*Assignment*
Where does the word "Audio" show up in the data? Please find each such line and copy it.

*Material for this task*
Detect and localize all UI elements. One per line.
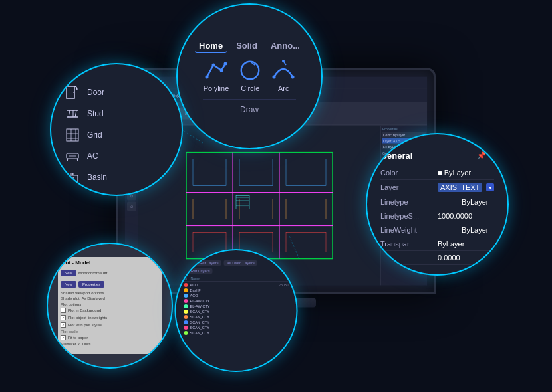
bubble-left-content: Door Stud (51, 64, 182, 195)
floor-plan-svg (180, 146, 339, 265)
plot-add-plotter-label: Monochrome dft (78, 271, 107, 275)
props-key-linetype: Linetype (380, 198, 434, 206)
layer-row-7[interactable]: SCAN_CTY (183, 320, 290, 325)
plot-cb-styles[interactable]: ✓ (61, 322, 66, 328)
props-row-linetype[interactable]: Linetype ——— ByLayer (380, 195, 494, 209)
bubble-tab-solid[interactable]: Solid (232, 39, 261, 53)
plot-dialog-title: Plot - Model (61, 260, 159, 266)
layer-color-4 (184, 304, 188, 308)
svg-rect-10 (286, 199, 326, 219)
plot-cb-fit[interactable]: ✓ (61, 335, 66, 340)
props-row-extra[interactable]: 0.0000 (380, 251, 494, 265)
props-row-color[interactable]: Color ■ ByLayer (380, 166, 494, 180)
bubble-block-library: Door Stud (50, 63, 183, 196)
layer-row-5[interactable]: SCAN_CTY (183, 309, 290, 314)
layer-color-8 (184, 326, 188, 330)
circle-label: Circle (241, 84, 259, 92)
layer-row-9[interactable]: SCAN_CTY (183, 330, 290, 336)
svg-rect-54 (67, 195, 70, 196)
props-row-transparency[interactable]: Transpar... ByLayer (380, 237, 494, 251)
plot-options-label: Plot options (61, 302, 159, 306)
block-label-ac: AC (87, 151, 98, 161)
svg-point-30 (291, 75, 295, 78)
plot-cb-bg[interactable] (61, 308, 66, 313)
bubble-tool-arc[interactable]: Arc (271, 58, 295, 92)
layer-row-0[interactable]: ACO 75030 (183, 282, 290, 288)
svg-line-46 (67, 159, 68, 161)
svg-rect-5 (193, 159, 226, 185)
scene: 绘图 Home 绘图 修改 视图 格式 Archit... ╱ (43, 10, 509, 382)
shade-plot-key: Shade plot (61, 296, 80, 300)
svg-rect-13 (286, 232, 326, 252)
plot-unit-label: Millimeter ∨ (61, 342, 80, 346)
plot-cb-lw[interactable]: ✓ (61, 315, 66, 320)
layer-color-2 (184, 294, 188, 298)
plot-label-fit: Fit to paper (68, 336, 88, 340)
props-val-layer[interactable]: AXIS_TEXT (438, 183, 482, 192)
layer-row-8[interactable]: SCAN_CTY (183, 325, 290, 330)
plot-btn-properties[interactable]: Properties (78, 281, 104, 288)
layer-color-7 (184, 320, 188, 324)
block-item-basin[interactable]: Basin (65, 169, 168, 185)
layer-header: All Non-Ref Layers All Used Layers (183, 260, 290, 266)
plot-label-bg: Plot in Background (68, 308, 101, 312)
bubble-tool-circle[interactable]: Circle (238, 58, 262, 92)
props-row-layer[interactable]: Layer AXIS_TEXT ▼ (380, 180, 494, 195)
bubble-draw-content: Home Solid Anno... (178, 5, 321, 148)
props-val-ltscale: 1000.0000 (438, 212, 494, 220)
layer-btn-used[interactable]: All Used Layers (224, 260, 257, 266)
block-label-door: Door (87, 88, 104, 97)
block-item-grid[interactable]: Grid (65, 127, 168, 143)
layer-dropdown-icon[interactable]: ▼ (486, 183, 494, 191)
shade-plot-value: As Displayed (82, 296, 105, 300)
layer-btn-ref[interactable]: All Ref Layers (183, 268, 213, 274)
bubble-tabs: Home Solid Anno... (195, 39, 304, 53)
svg-point-26 (224, 62, 227, 65)
props-row-ltscale[interactable]: LinetypeS... 1000.0000 (380, 209, 494, 223)
block-item-ac[interactable]: AC (65, 148, 168, 164)
svg-rect-11 (193, 232, 226, 252)
layer-color-1 (184, 288, 188, 292)
props-key-layer: Layer (380, 183, 434, 191)
arc-icon (271, 58, 295, 82)
bubble-tab-home[interactable]: Home (195, 39, 227, 53)
plot-btn-new2[interactable]: New (61, 281, 76, 288)
bubble-plot-dialog: Plot - Model New Monochrome dft New Prop… (47, 243, 173, 369)
bubble-right-content: General 📌 ✕ Color ■ ByLayer Layer AXIS_T… (367, 134, 507, 274)
svg-point-50 (71, 177, 74, 180)
props-pin-icon[interactable]: 📌 (477, 151, 486, 160)
layer-row-4[interactable]: EL-AW-CTY (183, 304, 290, 309)
layer-row-3[interactable]: EL-AW-CTY (183, 298, 290, 304)
layer-row-2[interactable]: ACO (183, 293, 290, 298)
block-label-bed: Bed (87, 194, 101, 196)
svg-line-37 (69, 110, 70, 117)
plot-opt-styles: ✓ Plot with plot styles (61, 322, 159, 328)
props-key-ltscale: LinetypeS... (380, 212, 434, 220)
bubble-tool-polyline[interactable]: Polyline (204, 58, 229, 92)
props-close-icon[interactable]: ✕ (488, 151, 494, 160)
plot-label-lw: Plot object lineweights (68, 316, 107, 320)
layer-btn-nonref[interactable]: All Non-Ref Layers (183, 260, 221, 266)
props-val-lineweight: ——— ByLayer (438, 226, 494, 234)
svg-rect-0 (186, 152, 333, 258)
svg-rect-12 (239, 232, 273, 252)
plot-unit-row: Millimeter ∨ Units (61, 342, 159, 346)
plot-btn-new[interactable]: New (61, 270, 76, 276)
polyline-icon (204, 58, 228, 82)
bubble-plot-content: Plot - Model New Monochrome dft New Prop… (48, 244, 172, 367)
layer-name-7: SCAN_CTY (190, 320, 289, 324)
plot-opt-bg: Plot in Background (61, 308, 159, 313)
layer-num-0: 75030 (279, 283, 289, 287)
svg-point-29 (273, 75, 276, 78)
layer-name-0: ACO (190, 283, 277, 287)
bubble-tools-row: Polyline Circle (204, 58, 296, 92)
bubble-tab-anno[interactable]: Anno... (267, 39, 304, 53)
props-row-lineweight[interactable]: LineWeight ——— ByLayer (380, 223, 494, 237)
layer-row-1[interactable]: DashF (183, 288, 290, 293)
block-item-stud[interactable]: Stud (65, 106, 168, 122)
block-item-door[interactable]: Door (65, 84, 168, 100)
props-val-color: ■ ByLayer (438, 169, 494, 177)
bubble-properties: General 📌 ✕ Color ■ ByLayer Layer AXIS_T… (366, 133, 509, 276)
layer-row-6[interactable]: SCAN_CTY (183, 314, 290, 320)
left-btn-8[interactable]: ∅ (127, 202, 136, 211)
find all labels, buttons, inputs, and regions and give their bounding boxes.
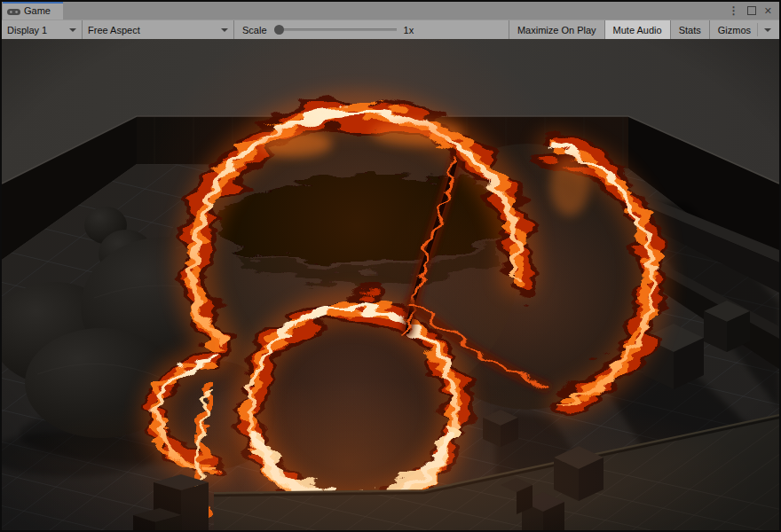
scene-root bbox=[2, 39, 779, 530]
toolbar-buttons: Maximize On Play Mute Audio Stats Gizmos bbox=[509, 20, 779, 39]
stats-button[interactable]: Stats bbox=[670, 20, 709, 39]
display-dropdown[interactable]: Display 1 bbox=[2, 20, 83, 39]
tab-bar: Game ⋮ ✕ bbox=[2, 2, 779, 20]
panel-menu-icon[interactable]: ⋮ bbox=[729, 5, 739, 16]
scale-slider-knob[interactable] bbox=[274, 25, 284, 35]
gizmos-label: Gizmos bbox=[718, 25, 751, 35]
scale-label: Scale bbox=[242, 25, 267, 35]
gamepad-icon bbox=[7, 8, 20, 16]
tab-game[interactable]: Game bbox=[3, 2, 63, 20]
window-controls: ⋮ ✕ bbox=[729, 2, 779, 20]
mute-audio-label: Mute Audio bbox=[613, 25, 662, 35]
aspect-dropdown[interactable]: Free Aspect bbox=[83, 20, 234, 39]
close-icon[interactable]: ✕ bbox=[764, 6, 772, 16]
game-view-toolbar: Display 1 Free Aspect Scale 1x Maximize … bbox=[2, 20, 779, 39]
scale-slider-track[interactable] bbox=[274, 28, 397, 31]
game-viewport[interactable] bbox=[2, 39, 779, 530]
vignette bbox=[2, 39, 779, 530]
gizmos-button[interactable]: Gizmos bbox=[709, 20, 779, 39]
scale-control: Scale 1x bbox=[234, 20, 422, 39]
aspect-dropdown-value: Free Aspect bbox=[88, 25, 140, 35]
gizmos-divider bbox=[757, 23, 758, 36]
display-dropdown-value: Display 1 bbox=[7, 25, 47, 35]
toolbar-spacer bbox=[422, 20, 509, 39]
maximize-on-play-button[interactable]: Maximize On Play bbox=[509, 20, 604, 39]
tab-label: Game bbox=[24, 5, 51, 16]
chevron-down-icon bbox=[221, 28, 228, 32]
maximize-on-play-label: Maximize On Play bbox=[517, 25, 596, 35]
scale-slider[interactable] bbox=[274, 25, 397, 35]
scale-value: 1x bbox=[404, 25, 414, 35]
mute-audio-button[interactable]: Mute Audio bbox=[604, 20, 670, 39]
stats-label: Stats bbox=[679, 25, 701, 35]
maximize-icon[interactable] bbox=[747, 6, 756, 15]
chevron-down-icon bbox=[69, 28, 76, 32]
chevron-down-icon[interactable] bbox=[764, 28, 771, 32]
game-view-window: Game ⋮ ✕ Display 1 Free Aspect Scale 1x bbox=[0, 0, 781, 532]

*Solution for this exercise*
toolbar-buttons: Maximize On Play Mute Audio Stats Gizmos bbox=[509, 20, 779, 39]
mute-audio-label: Mute Audio bbox=[613, 25, 662, 35]
mute-audio-button[interactable]: Mute Audio bbox=[604, 20, 670, 39]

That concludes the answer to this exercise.